§ Your task
In these entries, tally the lines where "page" occurs. Respond with only the count.
── Records for processing ──
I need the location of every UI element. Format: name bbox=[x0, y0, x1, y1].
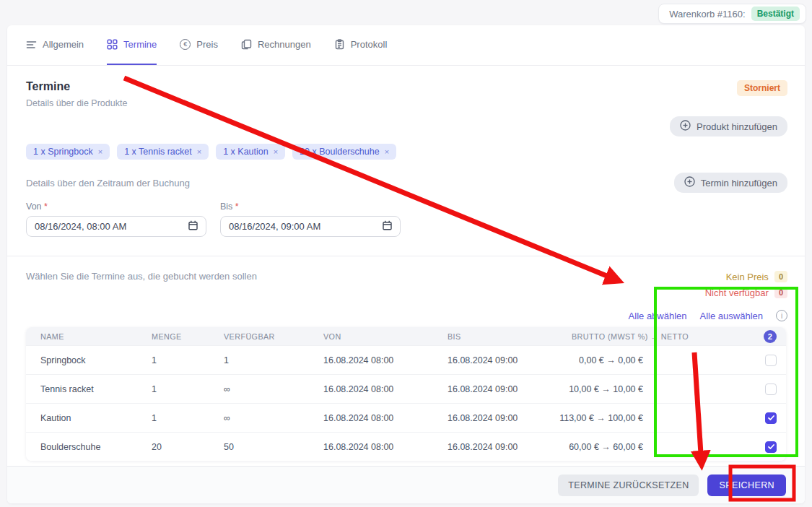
col-header-bis: BIS bbox=[448, 332, 572, 341]
cart-label: Warenkorb #1160: bbox=[669, 9, 746, 20]
section-heading: Termine Details über die Produkte bbox=[26, 80, 127, 136]
deselect-all-link[interactable]: Alle abwählen bbox=[629, 311, 687, 321]
cell-menge: 1 bbox=[152, 413, 224, 423]
row-checkbox[interactable] bbox=[765, 384, 777, 395]
tab-allgemein[interactable]: Allgemein bbox=[26, 25, 84, 65]
table-row: Springbock 1 1 16.08.2024 08:00 16.08.20… bbox=[26, 345, 786, 374]
plus-circle-icon bbox=[684, 176, 695, 189]
invoices-icon bbox=[241, 39, 252, 50]
cell-price: 10,00 € → 10,00 € bbox=[572, 384, 730, 394]
product-chip[interactable]: 1 x Springbock × bbox=[26, 144, 110, 160]
add-termin-button[interactable]: Termin hinzufügen bbox=[674, 173, 787, 193]
cell-von: 16.08.2024 08:00 bbox=[323, 355, 448, 365]
calendar-icon[interactable] bbox=[188, 220, 198, 233]
unavailable-counter: Nicht verfügbar 0 bbox=[705, 287, 787, 298]
table-row: Tennis racket 1 ∞ 16.08.2024 08:00 16.08… bbox=[26, 374, 786, 403]
cell-name: Kaution bbox=[26, 413, 152, 423]
calendar-icon[interactable] bbox=[383, 220, 392, 233]
cell-von: 16.08.2024 08:00 bbox=[323, 384, 448, 394]
chip-label: 1 x Tennis racket bbox=[124, 147, 192, 157]
von-datetime-input[interactable]: 08/16/2024, 08:00 AM bbox=[26, 216, 206, 237]
storniert-badge: Storniert bbox=[737, 80, 787, 96]
tab-rechnungen[interactable]: Rechnungen bbox=[241, 25, 311, 65]
cell-name: Boulderschuhe bbox=[26, 442, 152, 452]
plus-circle-icon bbox=[680, 120, 691, 133]
select-all-link[interactable]: Alle auswählen bbox=[700, 311, 763, 321]
bis-label: Bis * bbox=[220, 202, 401, 212]
unavailable-count-badge: 0 bbox=[774, 287, 787, 298]
von-datetime-value: 08/16/2024, 08:00 AM bbox=[35, 221, 126, 232]
chip-label: 1 x Springbock bbox=[33, 147, 93, 157]
selection-instruction: Wählen Sie die Termine aus, die gebucht … bbox=[26, 271, 257, 298]
cart-status-pill: Warenkorb #1160: Bestätigt bbox=[658, 4, 806, 24]
remove-chip-icon[interactable]: × bbox=[274, 147, 278, 156]
cell-von: 16.08.2024 08:00 bbox=[323, 413, 448, 423]
bis-datetime-input[interactable]: 08/16/2024, 09:00 AM bbox=[220, 216, 401, 237]
tab-termine[interactable]: Termine bbox=[107, 25, 157, 65]
cell-verfuegbar: 50 bbox=[224, 442, 323, 452]
cart-status-badge: Bestätigt bbox=[751, 6, 800, 21]
page-subtitle: Details über die Produkte bbox=[26, 98, 127, 108]
col-header-menge: MENGE bbox=[152, 332, 224, 341]
col-header-name: NAME bbox=[26, 332, 152, 341]
add-product-label: Produkt hinzufügen bbox=[697, 121, 777, 132]
chip-label: 20 x Boulderschuhe bbox=[300, 147, 380, 157]
info-icon[interactable]: i bbox=[776, 310, 787, 321]
table-row: Boulderschuhe 20 50 16.08.2024 08:00 16.… bbox=[26, 432, 786, 461]
menu-icon bbox=[26, 39, 37, 50]
no-price-counter: Kein Preis 0 bbox=[726, 271, 787, 282]
product-chip[interactable]: 1 x Tennis racket × bbox=[117, 144, 209, 160]
tab-label: Allgemein bbox=[43, 39, 84, 50]
col-header-price: BRUTTO (MWST %) → NETTO bbox=[572, 332, 730, 341]
product-chips: 1 x Springbock × 1 x Tennis racket × 1 x… bbox=[26, 144, 786, 160]
add-termin-label: Termin hinzufügen bbox=[701, 178, 777, 188]
cell-menge: 1 bbox=[152, 355, 224, 365]
section-divider bbox=[7, 256, 805, 256]
cell-bis: 16.08.2024 09:00 bbox=[448, 442, 572, 452]
cell-verfuegbar: 1 bbox=[224, 355, 323, 365]
selected-count-cell: 2 bbox=[730, 330, 786, 343]
row-checkbox[interactable] bbox=[765, 355, 777, 366]
cell-bis: 16.08.2024 09:00 bbox=[448, 384, 572, 394]
remove-chip-icon[interactable]: × bbox=[385, 147, 389, 156]
table-row: Kaution 1 ∞ 16.08.2024 08:00 16.08.2024 … bbox=[26, 403, 786, 432]
tab-label: Protokoll bbox=[351, 39, 388, 50]
required-asterisk: * bbox=[44, 202, 48, 212]
add-product-button[interactable]: Produkt hinzufügen bbox=[670, 116, 787, 136]
grid-icon bbox=[107, 39, 118, 50]
clipboard-icon bbox=[334, 39, 345, 50]
tab-label: Rechnungen bbox=[258, 39, 311, 50]
no-price-count-badge: 0 bbox=[774, 271, 787, 282]
cell-name: Tennis racket bbox=[26, 384, 152, 394]
page-title: Termine bbox=[26, 80, 127, 93]
cell-von: 16.08.2024 08:00 bbox=[323, 442, 448, 452]
von-label: Von * bbox=[26, 202, 206, 212]
product-chip[interactable]: 1 x Kaution × bbox=[216, 144, 285, 160]
product-chip[interactable]: 20 x Boulderschuhe × bbox=[292, 144, 396, 160]
bis-datetime-value: 08/16/2024, 09:00 AM bbox=[229, 221, 320, 232]
cell-price: 113,00 € → 100,00 € bbox=[572, 413, 730, 423]
cell-price: 0,00 € → 0,00 € bbox=[572, 355, 730, 365]
cell-bis: 16.08.2024 09:00 bbox=[448, 413, 572, 423]
tab-preis[interactable]: € Preis bbox=[180, 25, 218, 65]
period-section-label: Details über den Zeitraum der Buchung bbox=[26, 178, 190, 188]
selected-count-badge: 2 bbox=[764, 330, 777, 343]
reset-termine-button[interactable]: TERMINE ZURÜCKSETZEN bbox=[558, 474, 699, 496]
cell-price: 60,00 € → 60,00 € bbox=[572, 442, 730, 452]
save-button[interactable]: SPEICHERN bbox=[707, 474, 786, 496]
chip-label: 1 x Kaution bbox=[223, 147, 269, 157]
tab-protokoll[interactable]: Protokoll bbox=[334, 25, 388, 65]
tab-label: Preis bbox=[196, 39, 218, 50]
row-checkbox[interactable] bbox=[765, 412, 777, 424]
main-card: Allgemein Termine € Preis Rechnungen bbox=[7, 25, 805, 503]
col-header-von: VON bbox=[323, 332, 448, 341]
remove-chip-icon[interactable]: × bbox=[197, 147, 201, 156]
row-checkbox[interactable] bbox=[765, 441, 777, 453]
termine-table: NAME MENGE VERFÜGBAR VON BIS BRUTTO (MWS… bbox=[26, 327, 786, 461]
remove-chip-icon[interactable]: × bbox=[98, 147, 102, 156]
col-header-verfuegbar: VERFÜGBAR bbox=[224, 332, 323, 341]
cell-verfuegbar: ∞ bbox=[224, 413, 323, 423]
cell-menge: 1 bbox=[152, 384, 224, 394]
euro-icon: € bbox=[180, 39, 191, 50]
cell-name: Springbock bbox=[26, 355, 152, 365]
───
§ Output below
2